**Task to carry out**
Without the pictures, give the records again exactly as they appear.

**Input data**
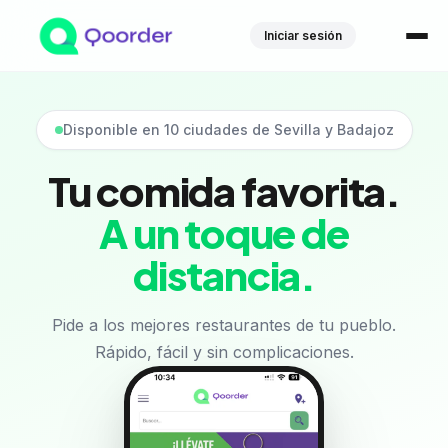
Iniciar sesión
Disponible en 10 ciudades de Sevilla y Badajoz
Tu comida favorita.
A un toque de
distancia.
Pide a los mejores restaurantes de tu pueblo.
Rápido, fácil y sin complicaciones.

**Answer space**
Iniciar sesión
Disponible en 10 ciudades de Sevilla y Badajoz
Tu comida favorita.
A un toque de
distancia.
Pide a los mejores restaurantes de tu pueblo.
Rápido, fácil y sin complicaciones.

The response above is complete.